== MATERIAL SUPPLIED

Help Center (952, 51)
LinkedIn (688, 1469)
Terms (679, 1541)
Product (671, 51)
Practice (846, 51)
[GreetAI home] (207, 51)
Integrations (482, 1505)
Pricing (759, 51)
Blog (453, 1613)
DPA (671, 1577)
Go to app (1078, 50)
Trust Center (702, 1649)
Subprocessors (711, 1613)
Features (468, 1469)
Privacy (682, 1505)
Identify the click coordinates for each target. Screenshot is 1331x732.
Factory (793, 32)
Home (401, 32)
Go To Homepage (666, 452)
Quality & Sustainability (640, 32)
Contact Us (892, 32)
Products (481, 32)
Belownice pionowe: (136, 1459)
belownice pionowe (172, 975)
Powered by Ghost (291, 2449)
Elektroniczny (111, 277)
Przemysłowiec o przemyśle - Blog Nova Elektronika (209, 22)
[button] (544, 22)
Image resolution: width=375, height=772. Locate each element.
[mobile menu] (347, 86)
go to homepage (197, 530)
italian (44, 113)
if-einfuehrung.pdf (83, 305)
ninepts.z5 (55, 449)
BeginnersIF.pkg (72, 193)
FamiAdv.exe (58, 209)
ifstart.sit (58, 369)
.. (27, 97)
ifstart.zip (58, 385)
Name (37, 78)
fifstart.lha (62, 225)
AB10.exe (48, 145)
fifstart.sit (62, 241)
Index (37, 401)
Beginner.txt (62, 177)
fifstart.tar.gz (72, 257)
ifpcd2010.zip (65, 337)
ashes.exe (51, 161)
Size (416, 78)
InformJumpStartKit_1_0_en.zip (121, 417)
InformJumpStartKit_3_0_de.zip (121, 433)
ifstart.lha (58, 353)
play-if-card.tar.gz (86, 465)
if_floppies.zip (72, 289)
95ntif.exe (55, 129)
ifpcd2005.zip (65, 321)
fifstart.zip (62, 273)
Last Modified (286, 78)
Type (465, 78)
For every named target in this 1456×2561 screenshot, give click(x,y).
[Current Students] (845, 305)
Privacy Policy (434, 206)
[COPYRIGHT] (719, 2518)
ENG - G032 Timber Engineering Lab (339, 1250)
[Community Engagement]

====

- _ASSIGNMENT_
Could you output, exactly and with nothing else, the lines from the start of the records through the line containing "[button] (544, 22)"?

- _RESPONSE_
Help Center (952, 51)
LinkedIn (688, 1469)
Terms (679, 1541)
Product (671, 51)
Practice (846, 51)
[GreetAI home] (207, 51)
Integrations (482, 1505)
Pricing (759, 51)
Blog (453, 1613)
DPA (671, 1577)
Go to app (1078, 50)
Trust Center (702, 1649)
Subprocessors (711, 1613)
Features (468, 1469)
Privacy (682, 1505)
Identify the click coordinates for each target. Screenshot is 1331x732.
Factory (793, 32)
Home (401, 32)
Go To Homepage (666, 452)
Quality & Sustainability (640, 32)
Contact Us (892, 32)
Products (481, 32)
Belownice pionowe: (136, 1459)
belownice pionowe (172, 975)
Powered by Ghost (291, 2449)
Elektroniczny (111, 277)
Przemysłowiec o przemyśle - Blog Nova Elektronika (209, 22)
[button] (544, 22)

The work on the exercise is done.